• **Work request**: Whenever the string "Barcinno" turns up in a line below, that line should be copied.

[Start of section]

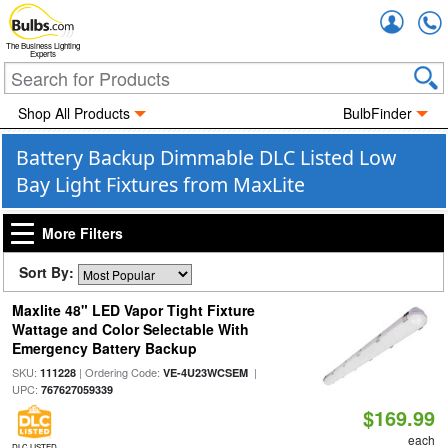
Accou
The Business Lighting
Experts
Shop All Products
BulbFinder
Battery Backup Dimmable DLC Listed Low
Bay Light Fixtures from MaxLite
More Filters
Sort By:
Maxlite 48" LED Vapor Tight Fixture
Wattage and Color Selectable With
Emergency Battery Backup
SKU:
| Ordering Code:
|
111228
VE-4U23WCSEM
UPC:
767627059339
$169.99
each
DLC LISTED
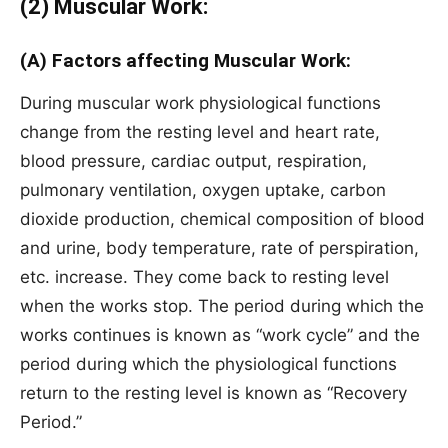
(2) Muscular Work:
(A) Factors affecting Muscular Work:
During muscular work physiological functions
change from the resting level and heart rate,
blood pressure, cardiac output, respiration,
pulmonary ventilation, oxygen uptake, carbon
dioxide production, chemical composition of blood
and urine, body temperature, rate of perspiration,
etc. increase. They come back to resting level
when the works stop. The period during which the
works continues is known as “work cycle” and the
period during which the physiological functions
return to the resting level is known as “Recovery
Period.”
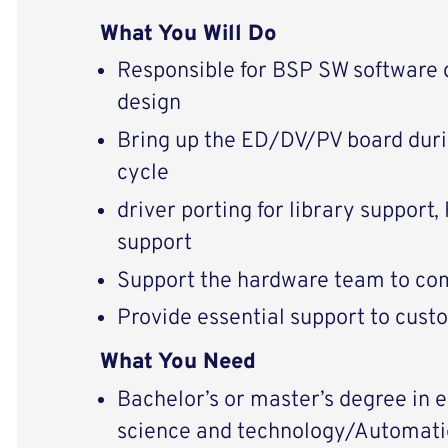
What You Will Do
Responsible for BSP SW software
design
Bring up the ED/DV/PV board dur
cycle
driver porting for library support
support
Support the hardware team to com
Provide essential support to cust
What You Need
Bachelor’s or master’s degree in
science and technology/Automatio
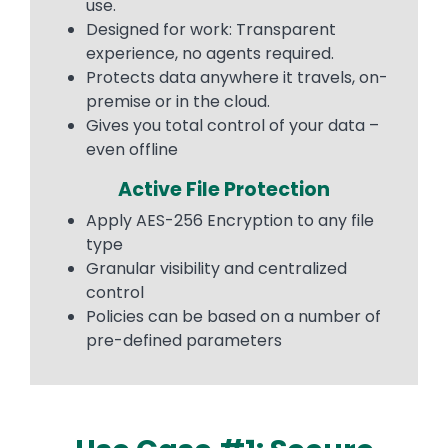
use.
Designed for work: Transparent
experience, no agents required.
Protects data anywhere it travels, on-
premise or in the cloud.
Gives you total control of your data –
even offline
Active File Protection
Apply AES-256 Encryption to any file
type
Granular visibility and centralized
control
Policies can be based on a number of
pre-defined parameters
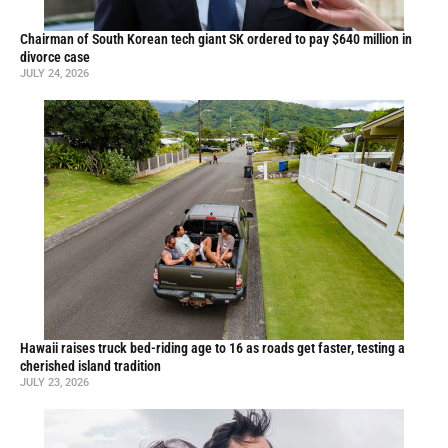
Chairman of South Korean tech giant SK ordered to pay $640 million in
divorce case
JULY 24, 2026
Hawaii raises truck bed-riding age to 16 as roads get faster, testing a
cherished island tradition
JULY 23, 2026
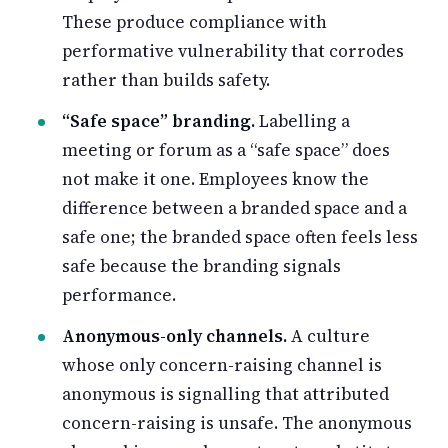
These produce compliance with
performative vulnerability that corrodes
rather than builds safety.
“Safe space” branding.
Labelling a
meeting or forum as a “safe space” does
not make it one. Employees know the
difference between a branded space and a
safe one; the branded space often feels less
safe because the branding signals
performance.
Anonymous-only channels.
A culture
whose only concern-raising channel is
anonymous is signalling that attributed
concern-raising is unsafe. The anonymous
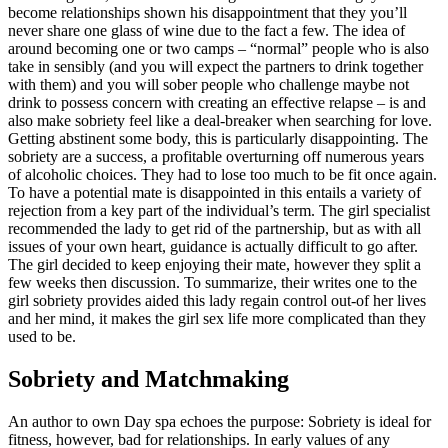
become relationships shown his disappointment that they you’ll
never share one glass of wine due to the fact a few. The idea of
around becoming one or two camps – “normal” people who is also
take in sensibly (and you will expect the partners to drink together
with them) and you will sober people who challenge maybe not
drink to possess concern with creating an effective relapse – is and
also make sobriety feel like a deal-breaker when searching for love.
Getting abstinent some body, this is particularly disappointing. The
sobriety are a success, a profitable overturning off numerous years
of alcoholic choices. They had to lose too much to be fit once again.
To have a potential mate is disappointed in this entails a variety of
rejection from a key part of the individual’s term. The girl specialist
recommended the lady to get rid of the partnership, but as with all
issues of your own heart, guidance is actually difficult to go after.
The girl decided to keep enjoying their mate, however they split a
few weeks then discussion. To summarize, their writes one to the
girl sobriety provides aided this lady regain control out-of her lives
and her mind, it makes the girl sex life more complicated than they
used to be.
Sobriety and Matchmaking
An author to own Day spa echoes the purpose: Sobriety is ideal for
fitness, however, bad for relationships. In early values of any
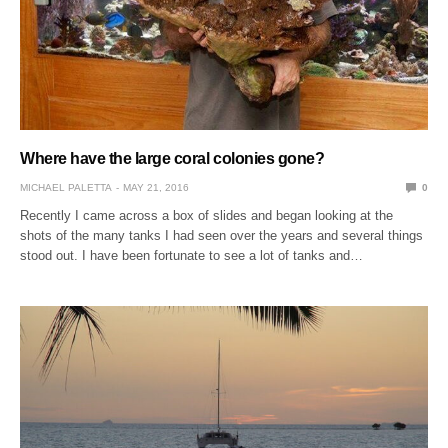
Where have the large coral colonies gone?
MICHAEL PALETTA
MAY 21, 2016
0
Recently I came across a box of slides and began looking at the
shots of the many tanks I had seen over the years and several things
stood out. I have been fortunate to see a lot of tanks and…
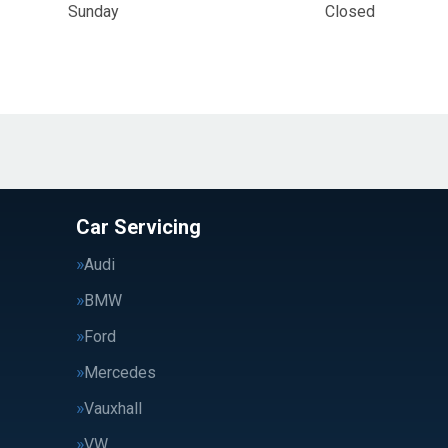
Sunday
Closed
Car Servicing
Audi
BMW
Ford
Mercedes
Vauxhall
VW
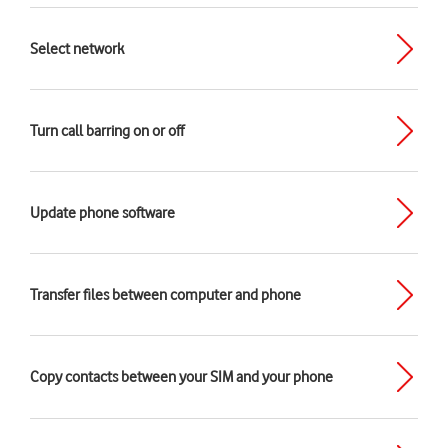
Select network
Turn call barring on or off
Update phone software
Transfer files between computer and phone
Copy contacts between your SIM and your phone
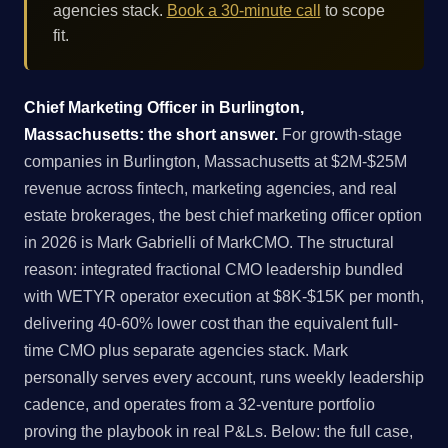
agencies stack.
Book a 30-minute call
to scope
fit.
Chief Marketing Officer in Burlington,
Massachusetts: the short answer.
For growth-stage
companies in Burlington, Massachusetts at $2M-$25M
revenue across fintech, marketing agencies, and real
estate brokerages, the best chief marketing officer option
in 2026 is Mark Gabrielli of MarkCMO. The structural
reason: integrated fractional CMO leadership bundled
with WETYR operator execution at $8K-$15K per month,
delivering 40-60% lower cost than the equivalent full-
time CMO plus separate agencies stack. Mark
personally serves every account, runs weekly leadership
cadence, and operates from a 32-venture portfolio
proving the playbook in real P&Ls. Below: the full case,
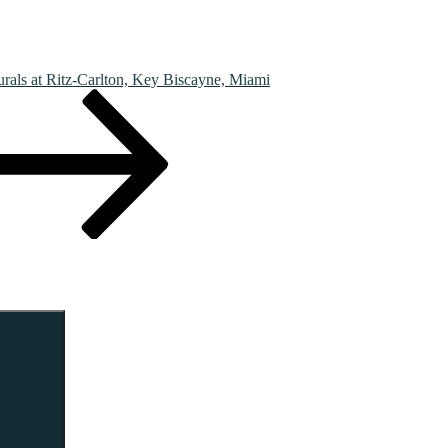
rals at Ritz-Carlton, Key Biscayne, Miami
Search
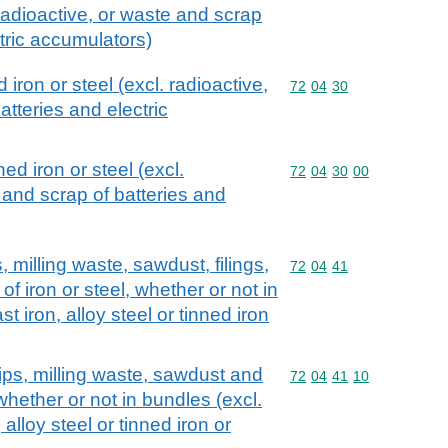
adioactive, or waste and scrap
tric accumulators)
iron or steel (excl. radioactive,
Commodity code: 72 04 
72
04
30
tteries and electric
ed iron or steel (excl.
Commodity code: 72 04 
72
04
30
00
 and scrap of batteries and
 milling waste, sawdust, filings,
Commodity code: 72 04 
72
04
41
f iron or steel, whether or not in
t iron, alloy steel or tinned iron
ips, milling waste, sawdust and
Commodity code: 72 04 
72
04
41
10
, whether or not in bundles (excl.
 alloy steel or tinned iron or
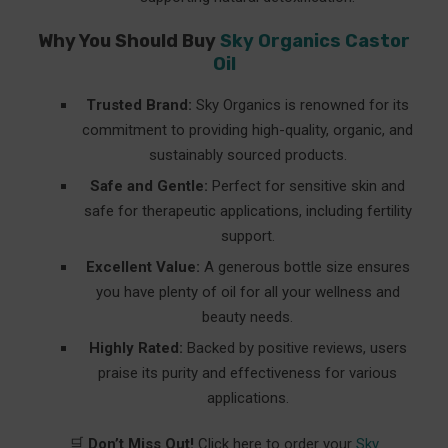
Why You Should Buy
Sky Organics Castor
Oil
Trusted Brand:
Sky Organics is renowned for its
commitment to providing high-quality, organic, and
sustainably sourced products.
Safe and Gentle:
Perfect for sensitive skin and
safe for therapeutic applications, including fertility
support.
Excellent Value:
A generous bottle size ensures
you have plenty of oil for all your wellness and
beauty needs.
Highly Rated:
Backed by positive reviews, users
praise its purity and effectiveness for various
applications.
🛒
Don’t Miss Out!
Click here to order your
Sky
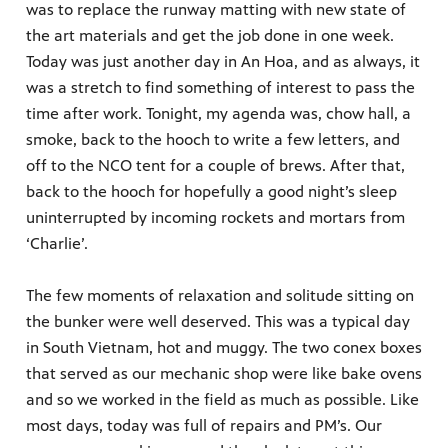
was to replace the runway matting with new state of
the art materials and get the job done in one week.
Today was just another day in An Hoa, and as always, it
was a stretch to find something of interest to pass the
time after work. Tonight, my agenda was, chow hall, a
smoke, back to the hooch to write a few letters, and
off to the NCO tent for a couple of brews. After that,
back to the hooch for hopefully a good night’s sleep
uninterrupted by incoming rockets and mortars from
‘Charlie’.
The few moments of relaxation and solitude sitting on
the bunker were well deserved. This was a typical day
in South Vietnam, hot and muggy. The two conex boxes
that served as our mechanic shop were like bake ovens
and so we worked in the field as much as possible. Like
most days, today was full of repairs and PM’s. Our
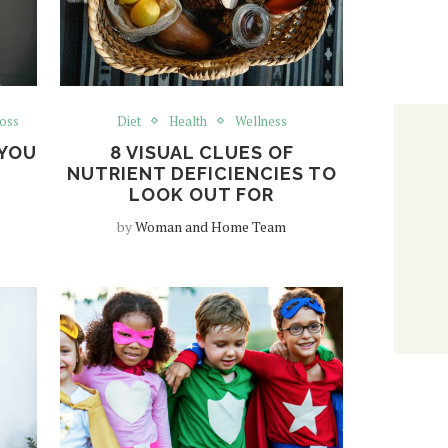
oss
Diet
Health
Wellness
YOU
8 VISUAL CLUES OF
NUTRIENT DEFICIENCIES TO
LOOK OUT FOR
by
Woman and Home Team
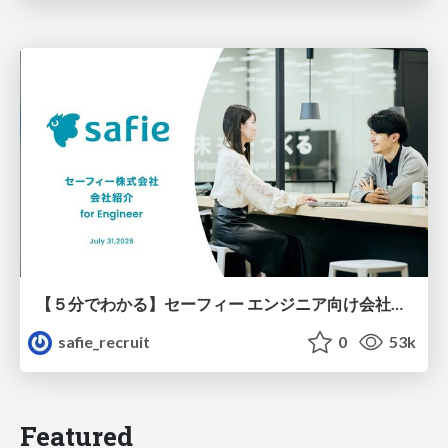
【５分でわかる】セーフィー エンジニア向け会社紹介
safie_recruit
0
53k
Featured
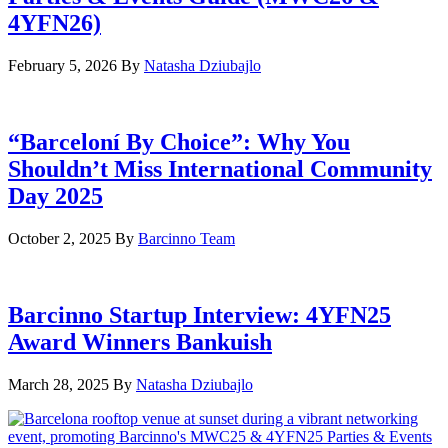
4YFN26)
February 5, 2026
By
Natasha Dziubajlo
“Barceloní By Choice”: Why You
Shouldn’t Miss International Community
Day 2025
October 2, 2025
By
Barcinno Team
Barcinno Startup Interview: 4YFN25
Award Winners Bankuish
March 28, 2025
By
Natasha Dziubajlo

[End of section]

• **Written solution**:
Barcinno Team
Barcinno Startup Interview: 4YFN25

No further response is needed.